Institution: University of California, Davis
Principal Investigator:
Dr. R. A. Gallardo, Professor
University of California, Davis
Department of Population Health and Reproduction
1089 Veterinary Medicine Dr. VM3B
School of Veterinary Medicine
Davis, CA 95616
Avian Reoviruses (ARV) are distributed worldwide in chickens, turkeys and other bird species and are ubiquitous in poultry farms. The detection of reoviruses in cases where pathology is present does not confirm the disease etiology. Confirmation requires rigorous diagnosis and sometimes challenge studies. The inherent variability of the ARV genome makes them mutate and recombine at high rates. Since 2011, the poultry industry has been facing consequences of the emergence of ARV variants. The variants of ARV have been linked to a rise in clinical cases of tenosynovitis in poultry in the United States. Hundreds of clinically relevant avian reoviruses (ARV) associated with a history of leg problems, poor performance and lack of uniformity have been isolated from broiler chickens and their breeders.
To date, the detection of ARV has been performed by focusing on sequencing a specific ARV gene and serotyping. While sequencing of that gene helps understand the epidemiology of ARV variants, it does not provide antigenic and pathological insights. In addition, an increased number of viruses cannot be typed by serological methods because of their variability. A new, fast and more reliable characterization method of ARV is needed to perform more accurate detection and aid in vaccination and disease control in the field. If successful, this tool can reduce the gap between the molecular and clinical understanding of the virus and provide a tool for veterinarians to expand their knowledge.
The objectives of this study were three-fold: (1) characterize isolates of variant reoviruses associated with pathology, (2) select the most relevant viruses for a full molecular characterization using Next Generation Sequencing (NGS), and (3) perform controlled challenge studies in order to pathologically and antigenically characterize selected reoviruses.
Completion of objective 1 provided a better understanding of the diversity of reoviruses and their epidemiology. Findings indicated that ARV are moving targets and that a good virus choice for autogenous vaccine production is crucial.
For objective 2, 53 different ARV isolates were selected, and their full genome sequenced. The sequences made it clear that some virus isolates were a mix of different reoviruses, and some were contaminated with other viruses. Thus, a different strategy is needed to characterize the viruses immunologically and pathogenically. The sequences were used to study the genome of reovirus variants and compare them with classical strains.
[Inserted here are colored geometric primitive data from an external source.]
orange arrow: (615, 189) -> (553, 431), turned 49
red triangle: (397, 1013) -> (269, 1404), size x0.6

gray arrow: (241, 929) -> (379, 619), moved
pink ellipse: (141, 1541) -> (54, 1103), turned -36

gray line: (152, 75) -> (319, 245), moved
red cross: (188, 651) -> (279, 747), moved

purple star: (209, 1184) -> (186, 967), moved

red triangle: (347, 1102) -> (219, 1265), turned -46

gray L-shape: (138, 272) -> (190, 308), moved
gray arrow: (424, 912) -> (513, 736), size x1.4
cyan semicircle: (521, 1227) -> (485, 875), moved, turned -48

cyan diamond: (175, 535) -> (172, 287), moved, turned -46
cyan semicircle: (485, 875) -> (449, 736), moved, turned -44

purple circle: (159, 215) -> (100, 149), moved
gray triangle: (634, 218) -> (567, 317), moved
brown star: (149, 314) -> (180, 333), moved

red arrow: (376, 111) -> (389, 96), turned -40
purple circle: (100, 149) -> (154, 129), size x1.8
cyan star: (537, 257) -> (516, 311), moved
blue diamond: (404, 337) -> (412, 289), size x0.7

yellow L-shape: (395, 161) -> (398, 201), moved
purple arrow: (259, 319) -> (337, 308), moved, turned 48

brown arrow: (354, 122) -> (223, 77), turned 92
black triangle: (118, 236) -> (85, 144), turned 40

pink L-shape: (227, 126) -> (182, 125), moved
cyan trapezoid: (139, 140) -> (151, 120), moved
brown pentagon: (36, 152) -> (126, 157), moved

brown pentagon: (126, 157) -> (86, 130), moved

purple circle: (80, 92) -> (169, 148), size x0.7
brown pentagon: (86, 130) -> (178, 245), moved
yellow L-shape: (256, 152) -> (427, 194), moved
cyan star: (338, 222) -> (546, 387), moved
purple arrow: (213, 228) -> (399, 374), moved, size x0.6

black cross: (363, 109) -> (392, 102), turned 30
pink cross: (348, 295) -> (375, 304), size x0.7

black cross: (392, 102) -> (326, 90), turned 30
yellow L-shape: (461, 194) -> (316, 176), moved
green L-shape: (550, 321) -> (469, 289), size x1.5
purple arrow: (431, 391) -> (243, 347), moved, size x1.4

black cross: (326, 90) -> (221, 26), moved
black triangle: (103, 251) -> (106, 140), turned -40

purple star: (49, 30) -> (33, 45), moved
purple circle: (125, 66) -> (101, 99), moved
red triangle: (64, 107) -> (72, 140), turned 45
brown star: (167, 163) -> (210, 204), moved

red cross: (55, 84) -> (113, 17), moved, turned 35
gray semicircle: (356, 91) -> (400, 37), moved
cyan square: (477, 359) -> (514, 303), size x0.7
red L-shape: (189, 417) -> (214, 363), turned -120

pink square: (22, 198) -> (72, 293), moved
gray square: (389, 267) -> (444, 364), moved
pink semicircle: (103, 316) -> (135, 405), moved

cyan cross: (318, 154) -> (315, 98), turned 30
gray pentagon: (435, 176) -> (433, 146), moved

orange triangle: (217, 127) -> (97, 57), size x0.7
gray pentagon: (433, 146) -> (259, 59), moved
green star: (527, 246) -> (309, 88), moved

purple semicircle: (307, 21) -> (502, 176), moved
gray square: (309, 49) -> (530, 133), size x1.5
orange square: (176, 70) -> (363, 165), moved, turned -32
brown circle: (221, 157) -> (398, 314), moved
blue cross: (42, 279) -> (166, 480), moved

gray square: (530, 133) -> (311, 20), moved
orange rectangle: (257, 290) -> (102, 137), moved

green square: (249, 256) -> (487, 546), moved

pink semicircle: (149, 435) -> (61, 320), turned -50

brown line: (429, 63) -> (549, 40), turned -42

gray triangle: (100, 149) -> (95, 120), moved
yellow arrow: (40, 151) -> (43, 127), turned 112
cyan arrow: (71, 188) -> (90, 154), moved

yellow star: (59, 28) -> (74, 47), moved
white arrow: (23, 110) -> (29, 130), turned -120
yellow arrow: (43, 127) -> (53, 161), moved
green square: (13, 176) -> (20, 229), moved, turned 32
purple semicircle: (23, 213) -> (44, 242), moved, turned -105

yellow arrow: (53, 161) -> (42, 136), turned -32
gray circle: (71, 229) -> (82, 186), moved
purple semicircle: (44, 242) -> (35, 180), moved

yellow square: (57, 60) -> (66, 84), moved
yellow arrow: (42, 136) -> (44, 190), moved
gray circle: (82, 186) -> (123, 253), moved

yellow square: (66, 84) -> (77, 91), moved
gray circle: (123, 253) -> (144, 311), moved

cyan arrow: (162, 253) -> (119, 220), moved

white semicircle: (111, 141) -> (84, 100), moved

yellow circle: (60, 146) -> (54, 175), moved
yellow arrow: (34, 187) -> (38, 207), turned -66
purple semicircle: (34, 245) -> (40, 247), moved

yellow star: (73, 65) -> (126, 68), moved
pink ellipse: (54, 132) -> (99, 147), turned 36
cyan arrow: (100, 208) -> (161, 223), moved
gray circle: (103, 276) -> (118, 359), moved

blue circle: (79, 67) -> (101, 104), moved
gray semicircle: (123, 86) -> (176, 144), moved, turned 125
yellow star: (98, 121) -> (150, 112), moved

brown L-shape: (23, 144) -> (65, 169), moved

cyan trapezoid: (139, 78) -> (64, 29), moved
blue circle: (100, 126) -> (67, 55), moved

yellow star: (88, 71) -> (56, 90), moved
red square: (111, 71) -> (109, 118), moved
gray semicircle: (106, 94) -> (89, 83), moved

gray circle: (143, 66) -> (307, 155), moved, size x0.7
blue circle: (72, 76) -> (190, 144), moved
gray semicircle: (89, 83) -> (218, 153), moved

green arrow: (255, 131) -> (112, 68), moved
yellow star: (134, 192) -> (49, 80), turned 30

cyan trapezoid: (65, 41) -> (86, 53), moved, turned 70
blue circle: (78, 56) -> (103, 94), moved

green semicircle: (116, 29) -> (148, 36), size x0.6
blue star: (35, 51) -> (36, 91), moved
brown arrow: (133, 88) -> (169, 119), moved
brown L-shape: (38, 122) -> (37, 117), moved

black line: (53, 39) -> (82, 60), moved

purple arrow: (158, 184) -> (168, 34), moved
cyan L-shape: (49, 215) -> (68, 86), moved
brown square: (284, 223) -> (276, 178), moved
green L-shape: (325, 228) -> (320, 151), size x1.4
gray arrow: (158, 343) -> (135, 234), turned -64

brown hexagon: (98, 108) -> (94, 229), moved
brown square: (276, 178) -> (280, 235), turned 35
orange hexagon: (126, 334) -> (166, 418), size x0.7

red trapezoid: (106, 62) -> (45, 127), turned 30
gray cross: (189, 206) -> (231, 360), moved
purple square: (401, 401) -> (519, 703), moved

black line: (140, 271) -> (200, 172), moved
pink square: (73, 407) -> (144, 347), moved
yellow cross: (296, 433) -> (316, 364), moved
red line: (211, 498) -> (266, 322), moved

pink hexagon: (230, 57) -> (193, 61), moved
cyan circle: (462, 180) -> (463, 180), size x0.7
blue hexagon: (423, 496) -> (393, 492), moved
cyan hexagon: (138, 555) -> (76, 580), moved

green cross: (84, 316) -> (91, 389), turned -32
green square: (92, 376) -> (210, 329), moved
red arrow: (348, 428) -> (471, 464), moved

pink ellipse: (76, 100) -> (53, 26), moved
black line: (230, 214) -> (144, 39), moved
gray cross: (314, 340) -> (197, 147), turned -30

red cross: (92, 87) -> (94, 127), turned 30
The pathobiology of five ARV variants were studied in objective 3, focusing on viral replication in different tissues (heart, tendons, bursa of Fabricious and intestines), horizontal transmission and immunosuppression. The virus was prone to replicate and cause gross and microscopic lesions in tendons and heart. Depending on the variant, the virus could locate more in intestines, heart or tendons. Moreover, different degrees of horizontal transmission presented from absent to highly effective, while it was previously assumed transmission was only horizontal. Finally, it was confirmed that variant strains induce lymphoid depletion in bursa and thymus during the first week of infection. The lymphoid depletion suggested immunosuppression and was caused not only by the variant strains but also by the vaccine strain.
The results of this research project provide valuable knowledge needed to better strategize diagnostics and surveillance for avian reoviruses affecting the broiler industry. These new diagnostic and surveillance methods are currently being implemented. This information may allow one to streamline the selection of ARV variants for the formulation of inactivated autogenous vaccines. Further, this knowledge will possibly provide insights and basic information for new intervention strategies such as the design of new live or recombinant vaccines stimulating all the immune compartments in the chickens and able to protect against reovirus variants.